Each shop will have a different selection. Let your children try a smoothie of their favorite fruit, mix fruits together, or let them discover new tropical fruits they’ve probably never tasted at home.
Of course the fruit selection will differ from menu to menu. Common choices include: mango, coconut, watermelon, orange, pineapple, lime, cantaloupe, strawberry, papaya and lychee.
Thai Grilled Chicken and Sticky Rice
How could kids not love a food with a name like “sticky rice”? Plus they get to eat it with their hands!
Sticky rice lets the little ones play with their food… because that’s how it’s supposed to be done! You break off a small chunk of the sticky rice, roll it into a little ball, and pop it into your mouth with a bit of other food or on its own.
Grilled chicken and sticky rice are a popular duo. Thai grilled chicken is bursting with flavor – and it’s healthy. It’s a much healthier option than fried chicken, though KFC is also ubiquitous in Thailand.

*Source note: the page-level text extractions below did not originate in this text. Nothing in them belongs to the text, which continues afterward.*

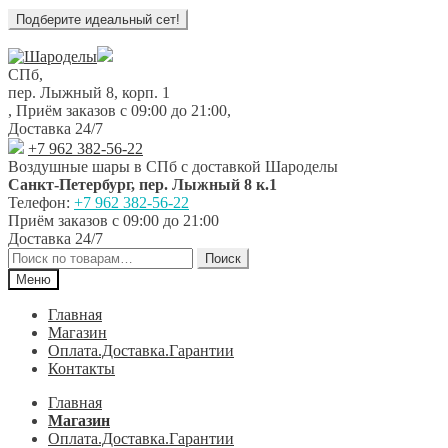
Перейти
Перейти
к
к
СПб,
навигации
содержимому
пер. Лыжный 8, корп. 1
,
Приём заказов с 09:00 до 21:00
,
Доставка 24/7
+7 962 382-56-22
Воздушные шары в СПб с доставкой
Шароделы
Санкт-Петербург
,
пер. Лыжный 8 к.1
Телефон:
+7 962 382-56-22
Приём заказов
с 09:00 до 21:00
Доставка 24/7
Искать:
Поиск
Меню
Главная
Магазин
Оплата.Доставка.Гарантии
Контакты
Главная
Магазин
Оплата.Доставка.Гарантии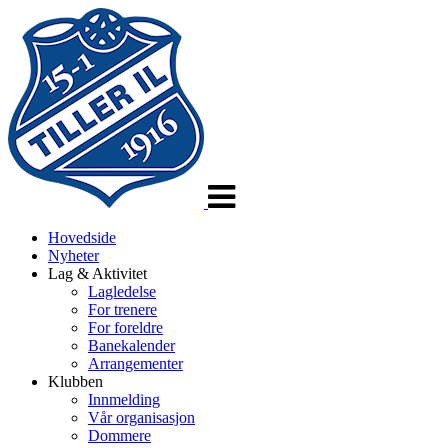
Veksle
navigasjon
Hovedside
Nyheter
Lag & Aktivitet
Lagledelse
For trenere
For foreldre
Banekalender
Arrangementer
Klubben
Innmelding
Vår organisasjon
Dommere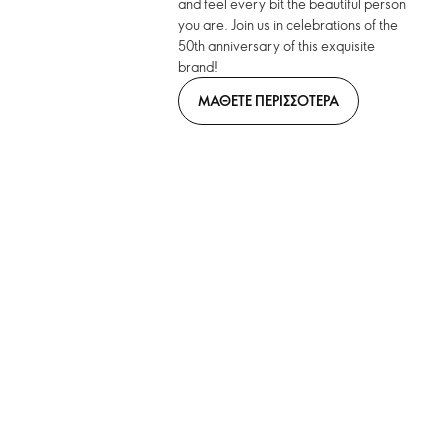
and feel every bit the beautiful person
you are. Join us in celebrations of the
50th anniversary of this exquisite
brand!
ΜΑΘΕΤΕ ΠΕΡΙΣΣΟΤΕΡΑ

The Thai word for “grilled chicken” is very easy to pronounce – “gai yang”. It rhymes with “my song”. The word for sticky rice is “kao niow”. The first word sounds like the English word “cow”. The second word almost rhymes with the sound a cat makes, “meow”.
Note: The pieces of chicken are often chopped with a cleaver, so it’s not uncommon to find little shards of bone that have splintered off during the chopping process. It’s a good idea to carefully remove the meat from the bone yourself if feeding it to young children. That way you can be sure they don’t end up with any sharp bits on their plate.
Mango Sticky Rice
This Thai dessert is sweet, delicious and filling. You’ll find it in restaurants and at street stands all over Thailand.
Thais often consider this ‘children’s curry’. While it’s super delicious and extremely popular at Thai restaurants abroad, Thai adults tend to favor the grown-up fiery curries like green curry or penang.
Massaman curry is usually much milder and also has a pronounced sweetness and a creamy peanut base within the sauce. A word to the wise though: no two massaman curries are the same. And children are much more sensitive to spiciness than adults. Be sure to specify “mai pet” (“not spicy”) and to taste it before feeding any to younger children.
Kao Tom (pronounced “cow tome”) is Thailand’s popular rice soup. It’s very much like “chicken noodle soup” in America and many other Western countries. It’s a healthy comfort food, eaten any time, but also specially given to people to help them get well soon when sick.
The most popular varieties of Kao Tom are rice soup with chicken (“kao tom gai”) and rice soup with shrimp (“kao tom goong”).
Look Chin (Thai Meatballs)
This is a very popular Thai street food. You will see them being grilled all over Thailand, though it’s not incredibly common in sit-down restaurants.
If your children want a snack or you’re just having a quick meal on the go, give Look Chin a try. Calling them “Thai meatballs” is a sales trick that might help get your kids a bit more excited about trying them.
In addition to eating them grilled, you will also find them being served many places in noodle soup.
Pad Thai (Thai Spaghetti)
Another sales tip: call this majorly popular Thai dish “Thai spaghetti”.
Kao Mun Gai
This is a simple but delicious dish similar to the Hainanese Chicken Rice that is a star of Singapore cuisine. It consists of rich, chicken-flavoured white rice topped with slices of boiled chicken meat. It comes with a bowl of hot chicken broth that often includes pieces of a local vegetable that has a taste and texture quite similar to a potato.
A yummy desert option. This dish consists of squares of soft, buttered lightly toasted bread which is then smothered in a custard sauce.
The coconut custard sauce often comes in two varieties: bright orange and bright green. And kids love colour! The orange is flavoured with Thai tea, and the green is flavoured with pandanus leaf, but to be honest these extra flavours are not very noticeable and the two sauces taste almost the same. Just let your kids pick their favourite colour.